> About this exercise: Counting only lines below that contain the string "gateway", give the total as a single number.
━━ Dataset records
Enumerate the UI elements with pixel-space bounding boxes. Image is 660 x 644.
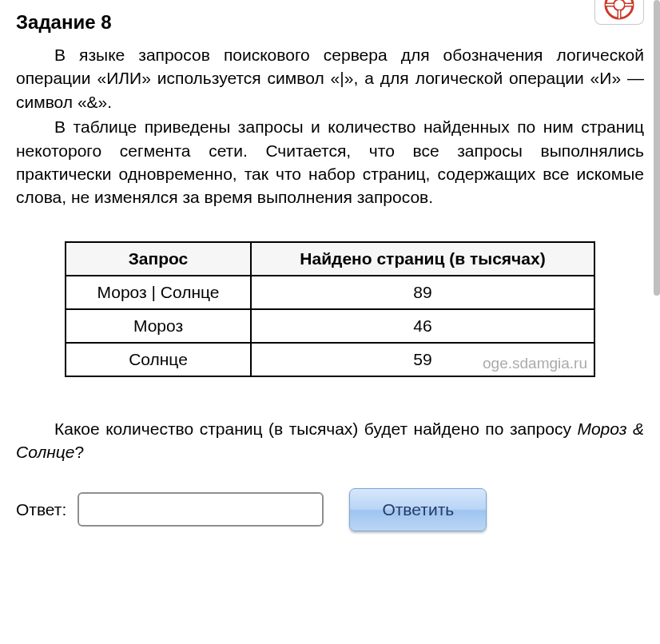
queries-table: Запрос Найдено страниц (в тысячах) Мороз… [65,241,595,377]
table-container: Запрос Найдено страниц (в тысячах) Мороз… [65,241,595,377]
table-cell-query: Мороз | Солнце [66,276,251,309]
answer-input[interactable] [78,492,324,527]
paragraph-2: В таблице приведены запросы и количество… [16,115,644,209]
table-row: Мороз | Солнце 89 [66,276,594,309]
scrollbar[interactable] [654,0,660,296]
question-end: ? [74,443,84,461]
paragraph-1: В языке запросов поискового сервера для … [16,43,644,113]
table-cell-query: Мороз [66,309,251,343]
table-cell-query: Солнце [66,343,251,376]
table-row: Солнце 59 [66,343,594,376]
svg-point-1 [614,0,625,10]
question-part1: Какое количество страниц (в тысячах) буд… [54,419,577,438]
help-button[interactable] [594,0,644,25]
answer-row: Ответ: Ответить [16,488,644,531]
submit-button[interactable]: Ответить [349,488,487,531]
table-cell-value: 89 [251,276,594,309]
table-header-query: Запрос [66,242,251,276]
task-title: Задание 8 [16,11,644,34]
question-text: Какое количество страниц (в тысячах) буд… [16,417,644,464]
answer-label: Ответ: [16,500,66,519]
lifebuoy-icon [603,0,635,21]
table-cell-value: 59 [251,343,594,376]
table-cell-value: 46 [251,309,594,343]
table-header-count: Найдено страниц (в тысячах) [251,242,594,276]
table-row: Мороз 46 [66,309,594,343]
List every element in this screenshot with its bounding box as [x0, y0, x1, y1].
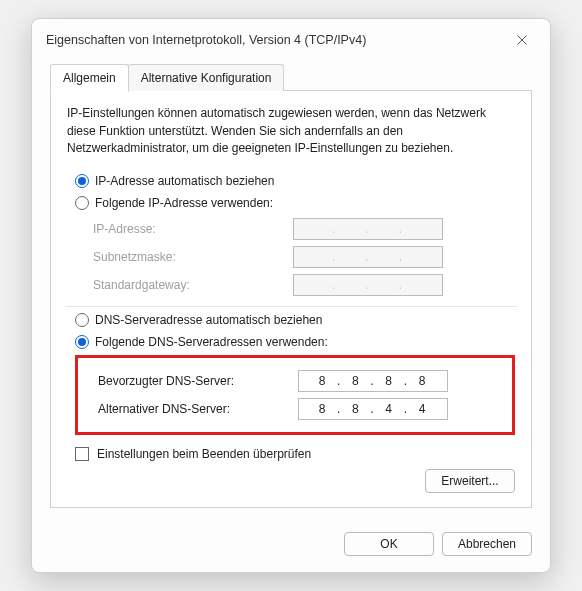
- checkbox-icon: [75, 447, 89, 461]
- advanced-button[interactable]: Erweitert...: [425, 469, 515, 493]
- ok-button-label: OK: [380, 537, 397, 551]
- ok-button[interactable]: OK: [344, 532, 434, 556]
- tab-general-label: Allgemein: [63, 71, 116, 85]
- dns-auto-label: DNS-Serveradresse automatisch beziehen: [95, 311, 322, 329]
- advanced-button-label: Erweitert...: [441, 474, 498, 488]
- dns-group: DNS-Serveradresse automatisch beziehen F…: [75, 311, 515, 435]
- radio-icon: [75, 313, 89, 327]
- description-text: IP-Einstellungen können automatisch zuge…: [67, 105, 515, 157]
- validate-checkbox-row[interactable]: Einstellungen beim Beenden überprüfen: [75, 447, 515, 461]
- advanced-row: Erweitert...: [67, 469, 515, 493]
- close-icon: [517, 35, 527, 45]
- alternate-dns-input[interactable]: 8. 8. 4. 4: [298, 398, 448, 420]
- ip-octet: 4: [376, 402, 404, 416]
- ip-auto-radio-row[interactable]: IP-Adresse automatisch beziehen: [75, 172, 515, 190]
- close-button[interactable]: [508, 29, 536, 51]
- ip-manual-radio-row[interactable]: Folgende IP-Adresse verwenden:: [75, 194, 515, 212]
- ip-octet: 8: [309, 374, 337, 388]
- alternate-dns-row: Alternativer DNS-Server: 8. 8. 4. 4: [98, 398, 510, 420]
- tab-alternative[interactable]: Alternative Konfiguration: [128, 64, 285, 91]
- ip-octet: 8: [342, 402, 370, 416]
- ip-address-row: IP-Adresse: . . .: [93, 218, 515, 240]
- radio-icon: [75, 335, 89, 349]
- ip-group: IP-Adresse automatisch beziehen Folgende…: [75, 172, 515, 296]
- highlight-box: Bevorzugter DNS-Server: 8. 8. 8. 8 Alter…: [75, 355, 515, 435]
- ip-octet: 8: [342, 374, 370, 388]
- dialog-content: Allgemein Alternative Konfiguration IP-E…: [32, 59, 550, 521]
- window-title: Eigenschaften von Internetprotokoll, Ver…: [46, 33, 366, 47]
- radio-icon: [75, 196, 89, 210]
- dns-manual-radio-row[interactable]: Folgende DNS-Serveradressen verwenden:: [75, 333, 515, 351]
- subnet-input: . . .: [293, 246, 443, 268]
- titlebar: Eigenschaften von Internetprotokoll, Ver…: [32, 19, 550, 59]
- dns-auto-radio-row[interactable]: DNS-Serveradresse automatisch beziehen: [75, 311, 515, 329]
- dialog-button-bar: OK Abbrechen: [32, 522, 550, 572]
- separator: [65, 306, 517, 307]
- validate-label: Einstellungen beim Beenden überprüfen: [97, 447, 311, 461]
- tab-general[interactable]: Allgemein: [50, 64, 129, 92]
- subnet-label: Subnetzmaske:: [93, 250, 293, 264]
- properties-dialog: Eigenschaften von Internetprotokoll, Ver…: [31, 18, 551, 572]
- ip-address-label: IP-Adresse:: [93, 222, 293, 236]
- preferred-dns-row: Bevorzugter DNS-Server: 8. 8. 8. 8: [98, 370, 510, 392]
- subnet-row: Subnetzmaske: . . .: [93, 246, 515, 268]
- tab-alternative-label: Alternative Konfiguration: [141, 71, 272, 85]
- ip-octet: 8: [409, 374, 437, 388]
- gateway-input: . . .: [293, 274, 443, 296]
- cancel-button[interactable]: Abbrechen: [442, 532, 532, 556]
- ip-address-input: . . .: [293, 218, 443, 240]
- preferred-dns-label: Bevorzugter DNS-Server:: [98, 374, 298, 388]
- gateway-row: Standardgateway: . . .: [93, 274, 515, 296]
- preferred-dns-input[interactable]: 8. 8. 8. 8: [298, 370, 448, 392]
- ip-octet: 8: [309, 402, 337, 416]
- tab-panel-general: IP-Einstellungen können automatisch zuge…: [50, 91, 532, 507]
- cancel-button-label: Abbrechen: [458, 537, 516, 551]
- tab-bar: Allgemein Alternative Konfiguration: [50, 63, 532, 91]
- radio-icon: [75, 174, 89, 188]
- alternate-dns-label: Alternativer DNS-Server:: [98, 402, 298, 416]
- dns-manual-label: Folgende DNS-Serveradressen verwenden:: [95, 333, 328, 351]
- ip-auto-label: IP-Adresse automatisch beziehen: [95, 172, 274, 190]
- gateway-label: Standardgateway:: [93, 278, 293, 292]
- ip-octet: 8: [376, 374, 404, 388]
- ip-octet: 4: [409, 402, 437, 416]
- ip-manual-label: Folgende IP-Adresse verwenden:: [95, 194, 273, 212]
━━━━
> Result of the exercise: 3